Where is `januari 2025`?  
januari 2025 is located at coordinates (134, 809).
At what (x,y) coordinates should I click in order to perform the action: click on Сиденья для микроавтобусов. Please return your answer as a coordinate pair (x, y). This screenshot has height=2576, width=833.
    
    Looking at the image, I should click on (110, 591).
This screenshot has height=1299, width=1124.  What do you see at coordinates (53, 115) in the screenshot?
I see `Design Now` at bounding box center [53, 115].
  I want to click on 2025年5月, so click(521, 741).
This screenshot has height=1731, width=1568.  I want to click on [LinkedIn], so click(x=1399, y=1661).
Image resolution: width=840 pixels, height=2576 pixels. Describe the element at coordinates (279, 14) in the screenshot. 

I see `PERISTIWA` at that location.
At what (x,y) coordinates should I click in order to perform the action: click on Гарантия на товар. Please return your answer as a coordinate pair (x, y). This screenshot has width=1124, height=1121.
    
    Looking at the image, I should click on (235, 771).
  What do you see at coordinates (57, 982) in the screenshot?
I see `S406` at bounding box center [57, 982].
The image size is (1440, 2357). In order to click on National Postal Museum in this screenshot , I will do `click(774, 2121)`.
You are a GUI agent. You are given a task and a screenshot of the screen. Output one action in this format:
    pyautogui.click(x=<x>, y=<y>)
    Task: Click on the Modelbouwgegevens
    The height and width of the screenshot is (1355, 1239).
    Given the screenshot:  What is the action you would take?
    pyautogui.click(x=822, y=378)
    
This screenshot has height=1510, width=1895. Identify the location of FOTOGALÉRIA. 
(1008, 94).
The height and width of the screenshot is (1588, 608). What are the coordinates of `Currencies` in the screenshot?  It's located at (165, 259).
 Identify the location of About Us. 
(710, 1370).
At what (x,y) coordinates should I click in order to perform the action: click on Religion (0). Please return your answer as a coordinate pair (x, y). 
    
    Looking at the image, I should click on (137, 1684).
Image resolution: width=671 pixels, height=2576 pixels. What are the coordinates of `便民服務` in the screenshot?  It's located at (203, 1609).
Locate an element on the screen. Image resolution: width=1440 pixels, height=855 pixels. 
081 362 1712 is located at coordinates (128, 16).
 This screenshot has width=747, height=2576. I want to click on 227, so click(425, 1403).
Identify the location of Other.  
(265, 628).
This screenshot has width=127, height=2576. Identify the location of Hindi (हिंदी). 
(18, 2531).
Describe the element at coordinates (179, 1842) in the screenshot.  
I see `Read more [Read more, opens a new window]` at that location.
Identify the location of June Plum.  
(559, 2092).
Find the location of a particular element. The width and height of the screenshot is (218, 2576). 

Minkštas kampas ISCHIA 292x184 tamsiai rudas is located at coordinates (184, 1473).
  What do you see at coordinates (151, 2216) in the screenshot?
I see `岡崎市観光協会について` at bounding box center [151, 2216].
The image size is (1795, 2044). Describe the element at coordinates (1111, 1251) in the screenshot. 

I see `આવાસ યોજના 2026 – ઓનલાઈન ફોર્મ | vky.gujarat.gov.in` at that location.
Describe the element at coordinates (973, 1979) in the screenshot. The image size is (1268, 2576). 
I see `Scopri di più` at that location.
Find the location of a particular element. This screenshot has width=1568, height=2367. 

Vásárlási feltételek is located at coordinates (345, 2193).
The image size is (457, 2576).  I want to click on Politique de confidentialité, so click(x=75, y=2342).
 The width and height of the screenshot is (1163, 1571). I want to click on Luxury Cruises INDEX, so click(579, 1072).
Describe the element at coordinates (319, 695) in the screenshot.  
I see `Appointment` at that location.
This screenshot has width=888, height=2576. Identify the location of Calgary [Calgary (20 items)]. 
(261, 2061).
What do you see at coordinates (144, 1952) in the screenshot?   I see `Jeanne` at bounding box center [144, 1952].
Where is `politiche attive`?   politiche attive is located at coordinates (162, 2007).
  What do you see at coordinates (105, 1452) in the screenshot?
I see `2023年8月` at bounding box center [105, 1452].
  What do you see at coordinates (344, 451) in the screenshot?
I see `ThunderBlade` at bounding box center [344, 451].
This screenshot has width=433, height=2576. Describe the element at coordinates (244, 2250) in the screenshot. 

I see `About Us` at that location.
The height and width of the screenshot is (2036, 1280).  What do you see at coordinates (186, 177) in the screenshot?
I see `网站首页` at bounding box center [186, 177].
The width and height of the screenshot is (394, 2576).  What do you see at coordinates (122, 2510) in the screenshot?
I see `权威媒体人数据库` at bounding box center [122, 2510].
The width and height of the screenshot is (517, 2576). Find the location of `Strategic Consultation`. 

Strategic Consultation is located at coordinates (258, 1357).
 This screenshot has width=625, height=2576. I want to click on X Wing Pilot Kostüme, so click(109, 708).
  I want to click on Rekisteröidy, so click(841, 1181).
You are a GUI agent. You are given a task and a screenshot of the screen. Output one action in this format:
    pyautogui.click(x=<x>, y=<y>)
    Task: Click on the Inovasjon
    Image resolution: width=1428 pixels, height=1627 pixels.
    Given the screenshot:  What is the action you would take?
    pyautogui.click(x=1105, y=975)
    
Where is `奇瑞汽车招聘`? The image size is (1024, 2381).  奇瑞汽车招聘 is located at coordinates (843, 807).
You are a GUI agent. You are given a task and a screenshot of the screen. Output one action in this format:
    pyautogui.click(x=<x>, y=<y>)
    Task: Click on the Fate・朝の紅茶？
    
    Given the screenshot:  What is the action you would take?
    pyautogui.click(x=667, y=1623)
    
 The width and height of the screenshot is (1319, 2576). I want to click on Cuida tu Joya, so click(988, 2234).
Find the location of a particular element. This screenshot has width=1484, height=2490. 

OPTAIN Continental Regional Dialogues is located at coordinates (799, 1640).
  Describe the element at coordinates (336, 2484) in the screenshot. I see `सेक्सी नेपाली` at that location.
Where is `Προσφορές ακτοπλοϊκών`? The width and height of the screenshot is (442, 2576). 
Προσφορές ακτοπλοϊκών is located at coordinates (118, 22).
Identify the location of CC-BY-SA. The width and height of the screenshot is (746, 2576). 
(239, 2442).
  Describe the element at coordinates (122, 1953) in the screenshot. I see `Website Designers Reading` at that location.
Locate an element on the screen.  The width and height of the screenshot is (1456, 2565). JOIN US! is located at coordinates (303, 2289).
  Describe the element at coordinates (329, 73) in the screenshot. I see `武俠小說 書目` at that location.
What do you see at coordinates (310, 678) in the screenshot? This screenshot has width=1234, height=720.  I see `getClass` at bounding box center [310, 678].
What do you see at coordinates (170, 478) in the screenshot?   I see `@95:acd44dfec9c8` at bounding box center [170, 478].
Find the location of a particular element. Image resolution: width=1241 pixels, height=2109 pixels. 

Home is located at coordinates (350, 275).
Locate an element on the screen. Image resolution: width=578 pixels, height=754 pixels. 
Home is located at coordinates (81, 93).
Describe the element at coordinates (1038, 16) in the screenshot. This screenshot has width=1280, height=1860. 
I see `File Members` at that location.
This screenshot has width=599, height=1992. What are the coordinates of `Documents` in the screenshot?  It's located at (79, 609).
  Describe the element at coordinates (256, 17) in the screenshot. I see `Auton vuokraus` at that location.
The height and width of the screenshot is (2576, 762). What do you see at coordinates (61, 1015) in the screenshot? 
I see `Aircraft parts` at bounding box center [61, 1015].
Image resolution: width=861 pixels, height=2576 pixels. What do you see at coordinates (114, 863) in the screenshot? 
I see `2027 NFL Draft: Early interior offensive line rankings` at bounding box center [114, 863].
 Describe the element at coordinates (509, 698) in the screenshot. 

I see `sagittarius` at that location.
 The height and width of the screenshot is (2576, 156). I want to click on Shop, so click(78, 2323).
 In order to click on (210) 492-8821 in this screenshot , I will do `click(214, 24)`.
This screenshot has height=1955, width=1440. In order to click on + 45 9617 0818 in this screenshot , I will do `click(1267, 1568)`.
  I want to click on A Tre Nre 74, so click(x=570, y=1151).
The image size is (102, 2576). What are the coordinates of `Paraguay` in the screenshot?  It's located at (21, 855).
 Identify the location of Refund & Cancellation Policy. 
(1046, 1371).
------------------------------------------------
# [Assigned task]
Give back the records above exactly, limited to the lines between the one holding "The height and width of the screenshot is (1588, 608)." and the one holding "Image resolution: width=671", inclusive.

# [Your response]
The height and width of the screenshot is (1588, 608). What are the coordinates of `Currencies` in the screenshot?  It's located at (165, 259).
 Identify the location of About Us. 
(710, 1370).
At what (x,y) coordinates should I click in order to perform the action: click on Religion (0). Please return your answer as a coordinate pair (x, y). 
    
    Looking at the image, I should click on (137, 1684).
Image resolution: width=671 pixels, height=2576 pixels. What are the coordinates of `便民服務` in the screenshot?  It's located at (203, 1609).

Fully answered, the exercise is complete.